*** Task inputs ***
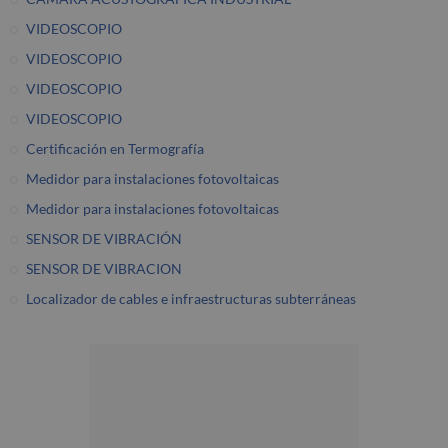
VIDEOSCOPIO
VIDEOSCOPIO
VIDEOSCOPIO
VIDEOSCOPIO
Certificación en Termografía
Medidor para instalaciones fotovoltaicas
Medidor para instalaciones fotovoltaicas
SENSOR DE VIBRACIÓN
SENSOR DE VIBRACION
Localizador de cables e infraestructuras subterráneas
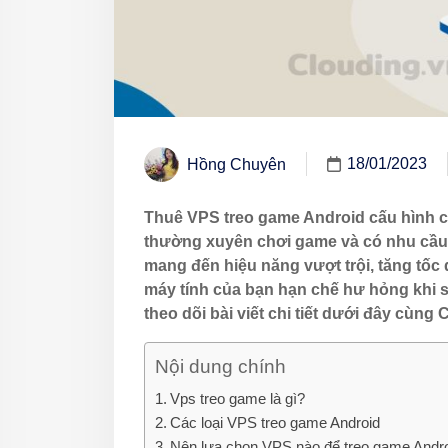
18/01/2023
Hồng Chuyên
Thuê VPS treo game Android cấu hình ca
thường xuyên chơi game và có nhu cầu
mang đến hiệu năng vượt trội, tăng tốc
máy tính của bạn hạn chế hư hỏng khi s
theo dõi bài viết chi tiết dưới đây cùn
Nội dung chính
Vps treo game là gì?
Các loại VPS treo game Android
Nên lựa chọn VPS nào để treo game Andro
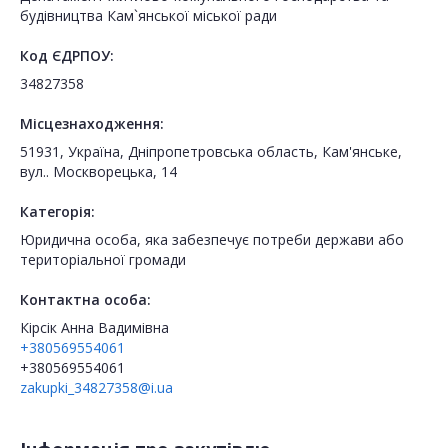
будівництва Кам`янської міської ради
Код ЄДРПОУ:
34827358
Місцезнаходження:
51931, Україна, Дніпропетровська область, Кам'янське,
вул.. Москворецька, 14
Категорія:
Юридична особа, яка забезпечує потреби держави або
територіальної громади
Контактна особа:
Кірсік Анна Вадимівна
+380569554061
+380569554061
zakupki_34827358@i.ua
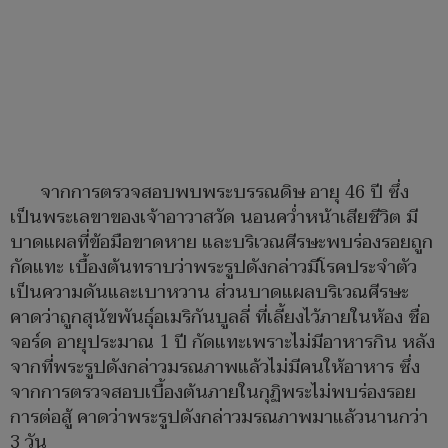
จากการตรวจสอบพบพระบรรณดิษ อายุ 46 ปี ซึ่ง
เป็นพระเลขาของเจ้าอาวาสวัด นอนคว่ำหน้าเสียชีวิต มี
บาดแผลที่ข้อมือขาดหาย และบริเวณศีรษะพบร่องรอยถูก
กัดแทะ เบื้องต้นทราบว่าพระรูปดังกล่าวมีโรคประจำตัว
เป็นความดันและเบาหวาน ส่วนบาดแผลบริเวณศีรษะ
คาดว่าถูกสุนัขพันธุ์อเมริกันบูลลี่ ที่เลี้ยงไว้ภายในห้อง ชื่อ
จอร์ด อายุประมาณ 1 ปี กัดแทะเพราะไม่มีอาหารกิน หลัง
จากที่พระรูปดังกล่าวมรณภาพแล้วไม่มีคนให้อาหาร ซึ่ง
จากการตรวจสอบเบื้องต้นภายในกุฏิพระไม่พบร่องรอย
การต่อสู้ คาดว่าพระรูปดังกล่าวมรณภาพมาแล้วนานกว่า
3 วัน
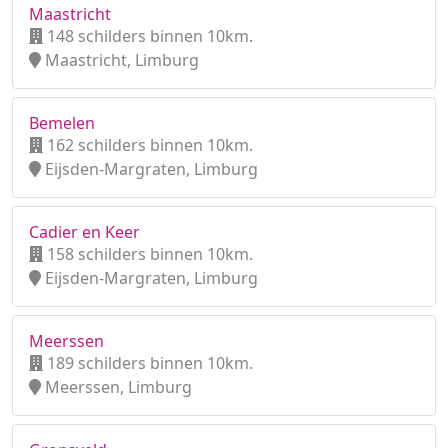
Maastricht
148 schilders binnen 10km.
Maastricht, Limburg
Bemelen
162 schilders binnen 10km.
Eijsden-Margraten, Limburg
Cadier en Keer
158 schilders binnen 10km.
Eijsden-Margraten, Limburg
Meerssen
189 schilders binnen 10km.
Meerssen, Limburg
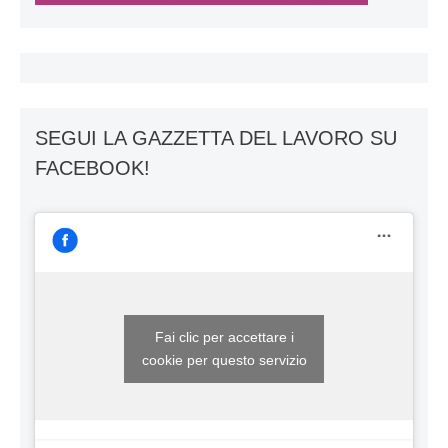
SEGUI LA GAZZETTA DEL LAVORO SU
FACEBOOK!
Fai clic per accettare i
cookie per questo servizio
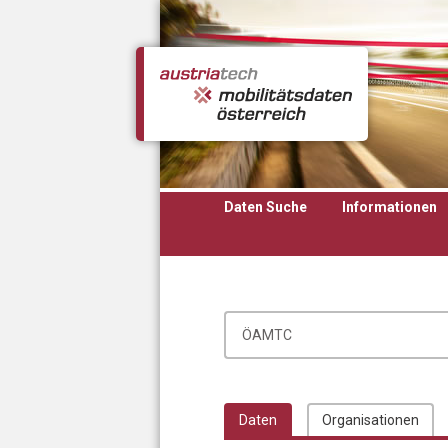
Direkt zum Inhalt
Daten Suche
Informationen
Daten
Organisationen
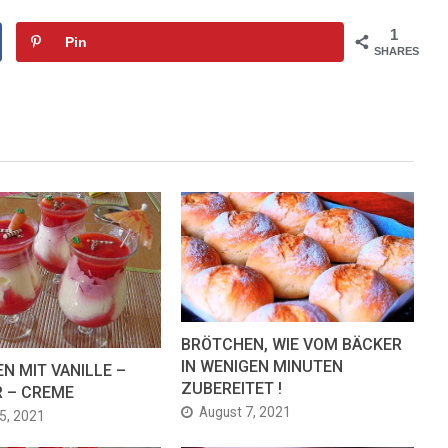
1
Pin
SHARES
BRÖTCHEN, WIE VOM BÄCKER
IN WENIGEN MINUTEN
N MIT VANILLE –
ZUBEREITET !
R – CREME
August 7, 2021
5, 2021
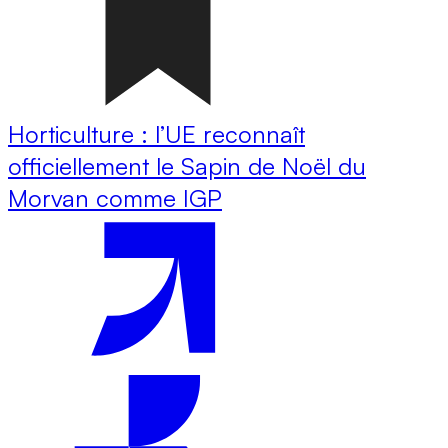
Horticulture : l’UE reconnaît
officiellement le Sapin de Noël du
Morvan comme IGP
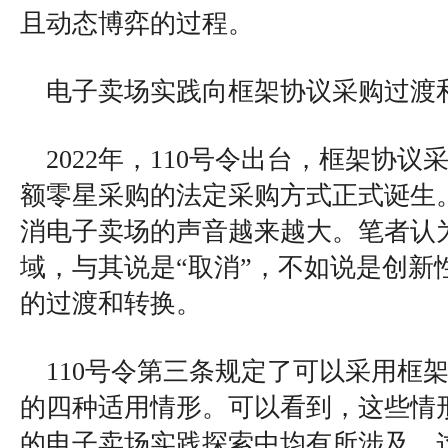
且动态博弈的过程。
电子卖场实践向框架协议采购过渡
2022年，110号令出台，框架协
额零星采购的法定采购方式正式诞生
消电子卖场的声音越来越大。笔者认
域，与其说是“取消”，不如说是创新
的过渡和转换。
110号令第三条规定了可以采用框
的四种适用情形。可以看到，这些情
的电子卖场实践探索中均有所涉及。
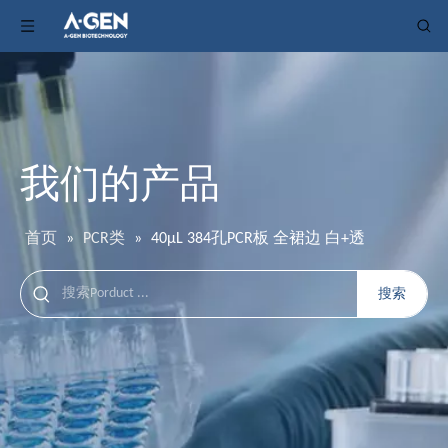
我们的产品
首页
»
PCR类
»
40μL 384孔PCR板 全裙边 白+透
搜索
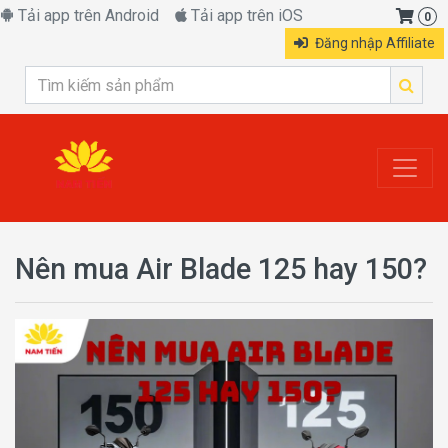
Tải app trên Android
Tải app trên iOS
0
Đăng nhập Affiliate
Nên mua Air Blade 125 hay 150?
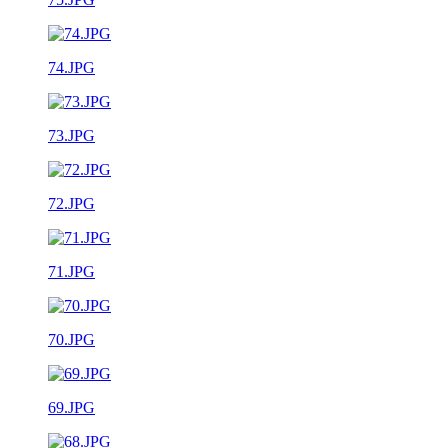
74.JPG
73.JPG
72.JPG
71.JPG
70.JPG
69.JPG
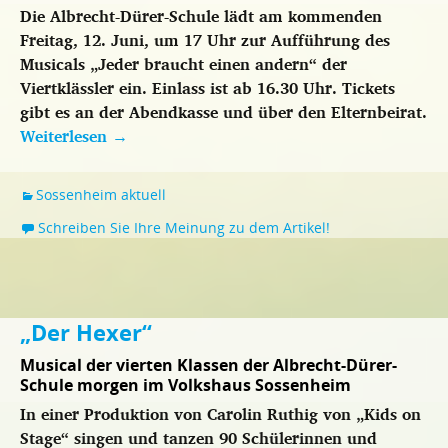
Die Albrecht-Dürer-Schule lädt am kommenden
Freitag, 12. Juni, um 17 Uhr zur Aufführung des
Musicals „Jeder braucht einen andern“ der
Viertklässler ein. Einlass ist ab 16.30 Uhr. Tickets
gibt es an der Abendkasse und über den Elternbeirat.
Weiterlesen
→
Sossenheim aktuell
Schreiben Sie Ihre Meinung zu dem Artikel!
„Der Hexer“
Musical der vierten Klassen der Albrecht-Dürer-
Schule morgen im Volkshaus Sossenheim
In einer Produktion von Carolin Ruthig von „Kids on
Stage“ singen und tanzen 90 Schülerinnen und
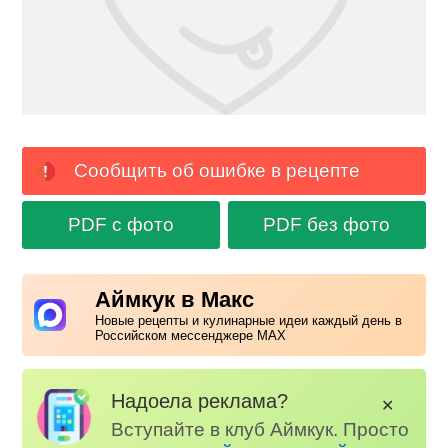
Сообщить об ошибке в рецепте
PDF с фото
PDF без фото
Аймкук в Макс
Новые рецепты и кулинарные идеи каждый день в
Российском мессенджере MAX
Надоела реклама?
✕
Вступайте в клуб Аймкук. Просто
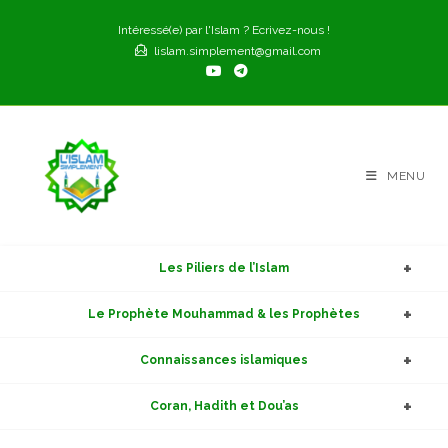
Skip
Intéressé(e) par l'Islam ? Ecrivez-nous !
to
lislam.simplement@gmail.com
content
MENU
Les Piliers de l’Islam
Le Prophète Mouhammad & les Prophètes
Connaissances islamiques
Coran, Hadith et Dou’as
***
#### [Task goal]
Between and including the line above that contains "158 schilders binnen 10km." and the line that contains "Morvan comme IGP", restate every line word for word. Pictures stay out.

#### [Task answer]
158 schilders binnen 10km.
Eijsden-Margraten, Limburg
Meerssen
189 schilders binnen 10km.
Meerssen, Limburg
SEGUI LA GAZZETTA DEL LAVORO SU
FACEBOOK!
Fai clic per accettare i
cookie per questo servizio
Direkt zum Inhalt
Daten Suche
Informationen
Daten
Organisationen
1
Pin
SHARES
BRÖTCHEN, WIE VOM BÄCKER
IN WENIGEN MINUTEN
N MIT VANILLE –
ZUBEREITET !
R – CREME
August 7, 2021
5, 2021
Horticulture : l’UE reconnaît
officiellement le Sapin de Noël du
Morvan comme IGP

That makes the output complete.